Saturday, June 18, 2011


(Reuters) - Food prices could double in the next 20 years and demand in 2050 will be 70 percent higher than now, UK charity Oxfam said on Tuesday, warning of worsening hunger as the global food economy stumbles close to breakdown.  “The food system is pretty well bust in the world,” Oxfam Chief Executive Barbara Stocking told reporters, announcing the launch of the Grow campaign as 925 million people go hungry every day.  “All the signs are that the number of people going hungry is going up,” Stocking said.  Hunger was increasing due to rising food price inflation and oil price hikes, scrambles for land and water, and creeping climate change.  Oxfam also opposed support for using food as a feedstock for biofuels.

Food prices are forecast to increase by something in the range of 70 to 90 percent by 2030 before taking into account the effects of climate change, which would roughly double price rises again.  “Now we have entered an age of growing crisis, of shock piled upon shock: vertiginous food price spikes and oil price hikes, devastating weather events, financial meltdowns and global contagion,” Oxfam said in a report.  It is believed one way to tame food price inflation is to limit speculation in agricultural commodity futures markets.  “Financial speculation must be regulated, and support dismantled for biofuels that displace food,” it said.  The failure of the food system flowed from failures of government to regulate and to invest, which meant that companies, interest groups and elites had been able to plunder resources.

The international confederation Oxfam warns in a report that prices of staple foods will double in 20 years, with the average cost of key crops increasing between 120% and 180%, unless world leaders take action to reform the global food system.  Food prices’ increase will be caused by climate change and we should remember.  The environment and the material creation are supplied with all the potencies to produce all the necessities for all the living beings. 

Human society should not consider itself as the only enjoyer of all of God’s creation, and that no other creatures have a claim to it.
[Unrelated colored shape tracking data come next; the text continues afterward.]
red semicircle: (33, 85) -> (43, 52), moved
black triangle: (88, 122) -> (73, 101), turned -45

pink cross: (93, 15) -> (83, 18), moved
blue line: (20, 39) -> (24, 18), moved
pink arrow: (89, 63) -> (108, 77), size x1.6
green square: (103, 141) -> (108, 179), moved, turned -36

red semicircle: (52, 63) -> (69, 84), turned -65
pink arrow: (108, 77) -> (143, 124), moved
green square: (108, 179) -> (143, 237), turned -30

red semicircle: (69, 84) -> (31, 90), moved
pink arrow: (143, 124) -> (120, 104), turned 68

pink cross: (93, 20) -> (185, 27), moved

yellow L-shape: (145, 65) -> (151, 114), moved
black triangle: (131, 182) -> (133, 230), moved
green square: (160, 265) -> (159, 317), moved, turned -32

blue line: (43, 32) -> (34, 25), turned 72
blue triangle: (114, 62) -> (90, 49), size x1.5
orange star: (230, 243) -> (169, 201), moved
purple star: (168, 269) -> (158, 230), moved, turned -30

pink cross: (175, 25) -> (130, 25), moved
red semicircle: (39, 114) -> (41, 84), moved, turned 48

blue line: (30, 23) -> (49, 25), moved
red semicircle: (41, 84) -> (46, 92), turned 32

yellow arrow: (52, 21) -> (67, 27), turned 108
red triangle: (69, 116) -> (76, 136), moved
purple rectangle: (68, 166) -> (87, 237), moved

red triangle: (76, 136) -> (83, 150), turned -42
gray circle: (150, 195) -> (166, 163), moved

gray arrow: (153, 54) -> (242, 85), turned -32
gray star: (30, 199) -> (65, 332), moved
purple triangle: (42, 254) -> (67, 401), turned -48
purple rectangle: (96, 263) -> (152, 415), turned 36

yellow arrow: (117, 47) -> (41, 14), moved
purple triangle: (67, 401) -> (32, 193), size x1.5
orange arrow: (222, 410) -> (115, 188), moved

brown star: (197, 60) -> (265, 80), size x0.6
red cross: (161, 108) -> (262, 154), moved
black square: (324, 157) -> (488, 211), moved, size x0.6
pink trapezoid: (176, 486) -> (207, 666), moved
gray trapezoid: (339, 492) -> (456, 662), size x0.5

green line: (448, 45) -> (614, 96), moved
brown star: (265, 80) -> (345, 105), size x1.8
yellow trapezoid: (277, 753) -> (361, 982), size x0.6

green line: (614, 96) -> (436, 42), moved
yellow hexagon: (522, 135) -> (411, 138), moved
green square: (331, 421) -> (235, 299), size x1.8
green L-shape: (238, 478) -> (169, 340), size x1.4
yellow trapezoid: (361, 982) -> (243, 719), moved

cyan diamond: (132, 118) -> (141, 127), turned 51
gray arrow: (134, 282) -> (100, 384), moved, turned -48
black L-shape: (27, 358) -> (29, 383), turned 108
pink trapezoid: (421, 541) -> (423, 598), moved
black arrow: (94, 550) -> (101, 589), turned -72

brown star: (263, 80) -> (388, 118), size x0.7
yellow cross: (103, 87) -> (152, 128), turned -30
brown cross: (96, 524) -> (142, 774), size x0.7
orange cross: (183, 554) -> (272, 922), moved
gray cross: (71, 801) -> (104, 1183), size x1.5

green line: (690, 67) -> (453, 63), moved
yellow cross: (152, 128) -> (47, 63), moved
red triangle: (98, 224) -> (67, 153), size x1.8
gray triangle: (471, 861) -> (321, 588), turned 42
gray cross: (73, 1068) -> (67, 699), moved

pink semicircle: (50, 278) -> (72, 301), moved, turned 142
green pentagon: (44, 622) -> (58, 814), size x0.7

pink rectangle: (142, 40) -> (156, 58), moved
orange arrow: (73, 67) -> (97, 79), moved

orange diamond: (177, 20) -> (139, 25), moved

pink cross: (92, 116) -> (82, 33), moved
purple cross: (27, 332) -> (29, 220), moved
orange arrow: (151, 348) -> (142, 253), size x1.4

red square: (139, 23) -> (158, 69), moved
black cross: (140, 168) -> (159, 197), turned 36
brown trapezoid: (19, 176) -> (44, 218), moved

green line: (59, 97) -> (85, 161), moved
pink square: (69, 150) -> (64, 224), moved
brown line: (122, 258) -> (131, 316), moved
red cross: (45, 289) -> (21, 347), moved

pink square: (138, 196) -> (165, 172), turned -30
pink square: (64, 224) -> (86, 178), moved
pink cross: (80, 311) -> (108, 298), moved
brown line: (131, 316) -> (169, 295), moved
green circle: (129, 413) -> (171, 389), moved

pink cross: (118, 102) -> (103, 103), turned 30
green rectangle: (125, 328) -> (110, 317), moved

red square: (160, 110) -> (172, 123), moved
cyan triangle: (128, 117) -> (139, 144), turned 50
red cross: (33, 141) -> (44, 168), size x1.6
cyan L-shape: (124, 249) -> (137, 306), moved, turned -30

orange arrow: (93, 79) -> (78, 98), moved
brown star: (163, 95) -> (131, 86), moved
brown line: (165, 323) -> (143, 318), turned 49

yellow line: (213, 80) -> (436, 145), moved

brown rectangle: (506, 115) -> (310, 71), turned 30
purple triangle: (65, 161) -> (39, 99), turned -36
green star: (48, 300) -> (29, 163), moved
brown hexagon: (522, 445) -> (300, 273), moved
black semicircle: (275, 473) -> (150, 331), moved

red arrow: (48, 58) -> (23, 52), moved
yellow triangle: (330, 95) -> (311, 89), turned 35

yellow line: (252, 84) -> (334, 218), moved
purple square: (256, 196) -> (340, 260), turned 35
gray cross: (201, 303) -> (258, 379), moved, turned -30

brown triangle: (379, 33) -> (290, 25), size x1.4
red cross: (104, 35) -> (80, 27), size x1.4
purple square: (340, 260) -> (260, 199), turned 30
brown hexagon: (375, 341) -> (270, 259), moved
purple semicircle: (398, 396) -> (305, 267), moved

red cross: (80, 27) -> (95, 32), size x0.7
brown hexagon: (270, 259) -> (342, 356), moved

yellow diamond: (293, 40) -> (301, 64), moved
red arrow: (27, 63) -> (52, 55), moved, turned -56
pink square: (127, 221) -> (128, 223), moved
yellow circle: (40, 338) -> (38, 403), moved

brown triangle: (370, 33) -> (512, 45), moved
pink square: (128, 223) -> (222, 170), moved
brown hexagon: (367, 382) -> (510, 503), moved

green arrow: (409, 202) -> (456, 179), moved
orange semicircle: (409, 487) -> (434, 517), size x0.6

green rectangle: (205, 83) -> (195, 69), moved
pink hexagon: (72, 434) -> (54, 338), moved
Humanity is actually a minority species when we consider the many types of creatures that are sustained by the environment. If we manage the ecosystem properly, it will continue to produce everything we need. However, if people who have no genuine spiritual understanding start exploiting the Earth to take whatever they want in any way they want, then the supply of resources starts decreasing and the Earth, being a living organism, stops producing or responding to the needs of society as abundantly as it used to do. Then there will be shortages, droughts, and forest fires; subsequently the prices on commodities will increase. Gradually more people will become poor, and poverty and starvation will spread in parts of the world.